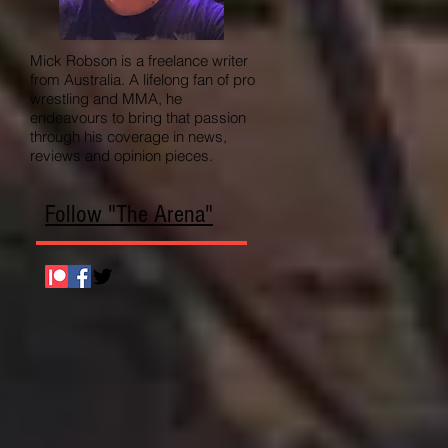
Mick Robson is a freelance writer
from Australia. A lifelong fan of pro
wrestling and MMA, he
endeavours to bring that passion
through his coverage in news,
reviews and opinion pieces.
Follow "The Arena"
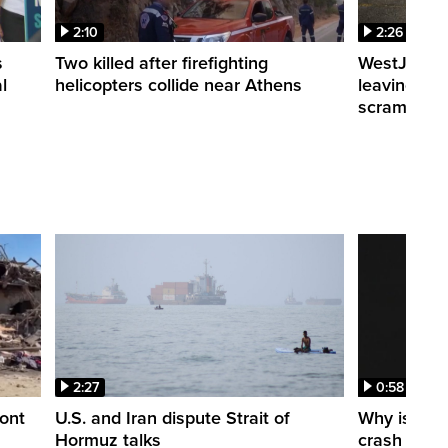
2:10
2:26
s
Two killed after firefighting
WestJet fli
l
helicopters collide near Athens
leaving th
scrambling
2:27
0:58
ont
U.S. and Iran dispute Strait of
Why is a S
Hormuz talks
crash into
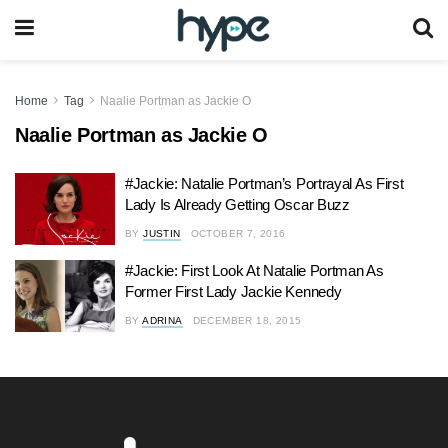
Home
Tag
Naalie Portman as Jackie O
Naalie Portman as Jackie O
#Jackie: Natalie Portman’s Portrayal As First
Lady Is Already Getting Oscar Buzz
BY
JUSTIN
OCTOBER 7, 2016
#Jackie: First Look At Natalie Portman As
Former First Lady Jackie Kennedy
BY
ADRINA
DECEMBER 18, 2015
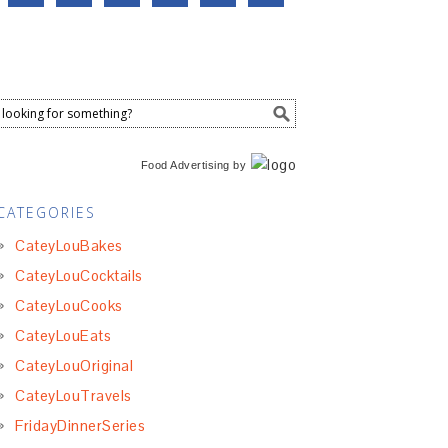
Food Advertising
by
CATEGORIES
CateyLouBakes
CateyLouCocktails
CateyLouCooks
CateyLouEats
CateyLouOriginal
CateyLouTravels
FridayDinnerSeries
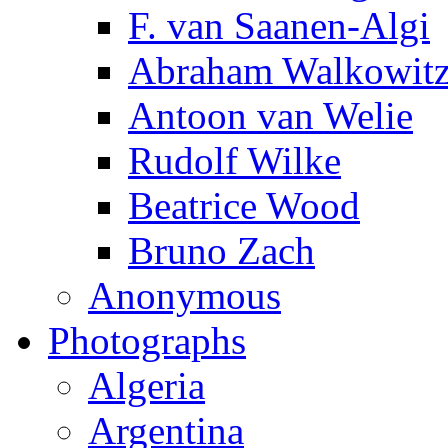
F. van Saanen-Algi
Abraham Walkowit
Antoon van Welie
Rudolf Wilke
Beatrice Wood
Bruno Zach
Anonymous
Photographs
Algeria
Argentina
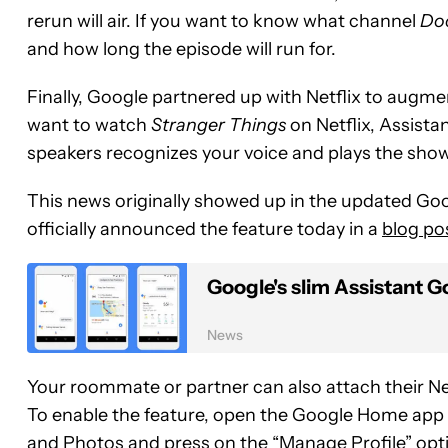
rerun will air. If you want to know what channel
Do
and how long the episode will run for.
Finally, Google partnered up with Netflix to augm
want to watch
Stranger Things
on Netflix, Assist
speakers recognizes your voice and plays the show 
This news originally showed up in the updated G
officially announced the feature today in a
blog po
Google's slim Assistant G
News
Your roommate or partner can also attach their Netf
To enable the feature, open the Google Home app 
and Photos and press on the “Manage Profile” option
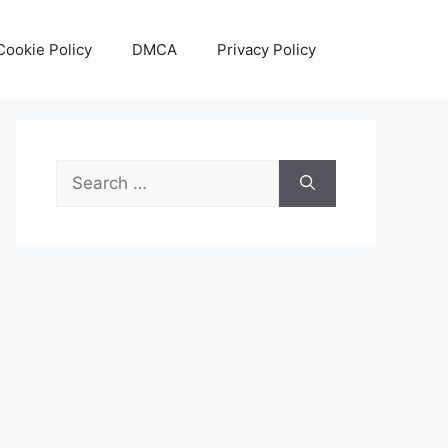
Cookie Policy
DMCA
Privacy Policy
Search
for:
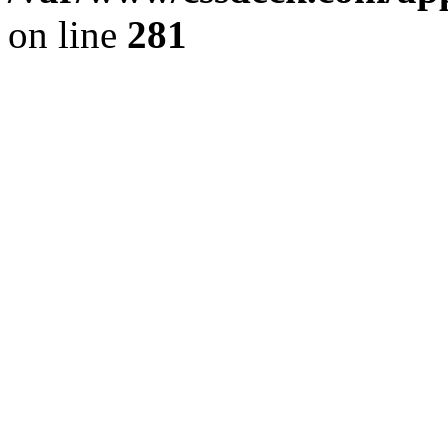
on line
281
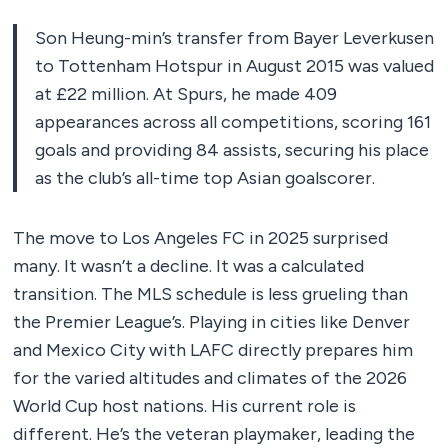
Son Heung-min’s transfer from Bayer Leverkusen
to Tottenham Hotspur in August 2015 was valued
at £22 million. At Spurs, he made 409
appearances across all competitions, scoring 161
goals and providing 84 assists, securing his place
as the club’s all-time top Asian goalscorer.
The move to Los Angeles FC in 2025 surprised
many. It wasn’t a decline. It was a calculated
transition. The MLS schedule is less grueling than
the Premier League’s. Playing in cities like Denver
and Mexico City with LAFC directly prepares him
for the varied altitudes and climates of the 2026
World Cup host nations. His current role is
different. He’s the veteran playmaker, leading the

→ **What is being asked**
Search the entries for the word "with" and show every line that has it.

→ **Task solution**
Finally, Google partnered up with Netflix to augm
and Mexico City with LAFC directly prepares him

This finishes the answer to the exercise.